## EXERCISE BRIEF
From the records, return each line that has the word "Europa" in it.
::: RECORD EXCERPTS
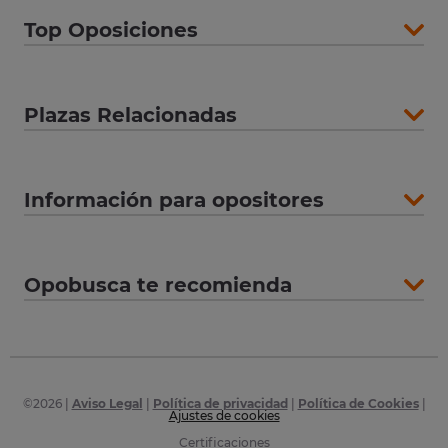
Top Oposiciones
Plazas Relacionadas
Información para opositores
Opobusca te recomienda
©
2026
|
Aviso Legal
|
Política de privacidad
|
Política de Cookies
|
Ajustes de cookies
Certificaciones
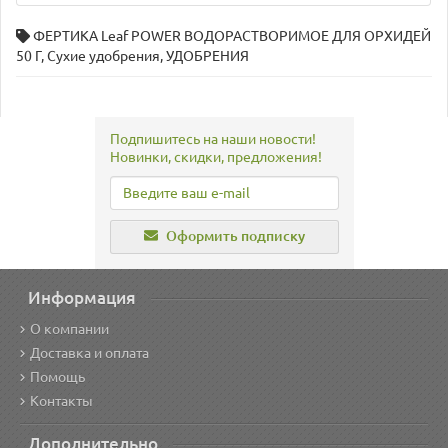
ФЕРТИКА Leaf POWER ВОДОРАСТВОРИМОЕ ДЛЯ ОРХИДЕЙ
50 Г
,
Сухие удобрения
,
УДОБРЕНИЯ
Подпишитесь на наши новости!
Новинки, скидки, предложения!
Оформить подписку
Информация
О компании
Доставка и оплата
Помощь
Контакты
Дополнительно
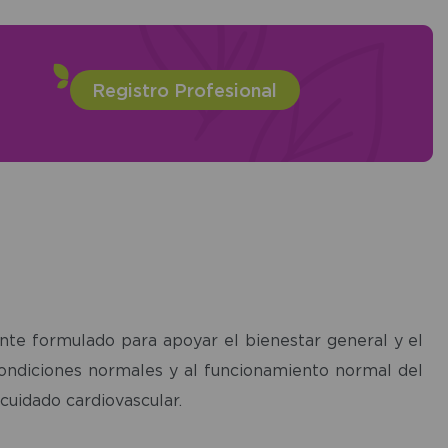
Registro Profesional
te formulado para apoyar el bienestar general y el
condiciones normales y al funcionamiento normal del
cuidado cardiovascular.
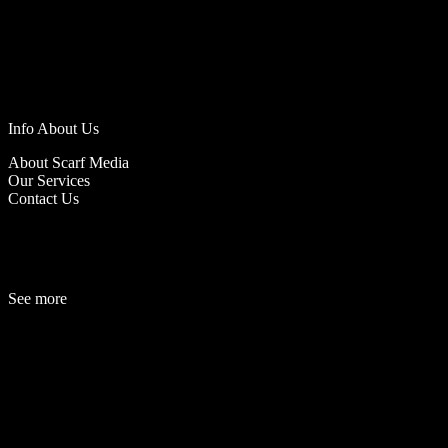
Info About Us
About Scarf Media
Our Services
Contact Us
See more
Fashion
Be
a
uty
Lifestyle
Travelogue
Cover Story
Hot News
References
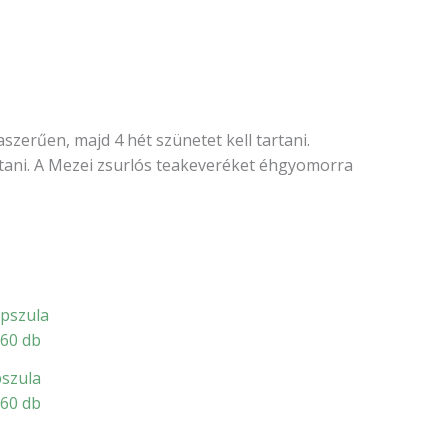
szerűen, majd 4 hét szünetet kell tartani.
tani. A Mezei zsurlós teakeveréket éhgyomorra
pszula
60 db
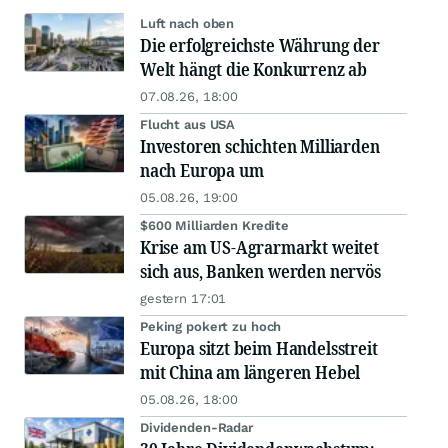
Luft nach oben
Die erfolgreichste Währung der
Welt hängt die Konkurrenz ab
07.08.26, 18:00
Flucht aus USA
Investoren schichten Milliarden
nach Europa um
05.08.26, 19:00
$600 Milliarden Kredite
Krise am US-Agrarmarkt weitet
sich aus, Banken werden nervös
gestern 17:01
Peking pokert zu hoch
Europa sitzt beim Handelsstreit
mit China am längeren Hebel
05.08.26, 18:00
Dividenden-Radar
::::::
## RESULT OF THE EXERCISE
nach Europa um
Europa sitzt beim Handelsstreit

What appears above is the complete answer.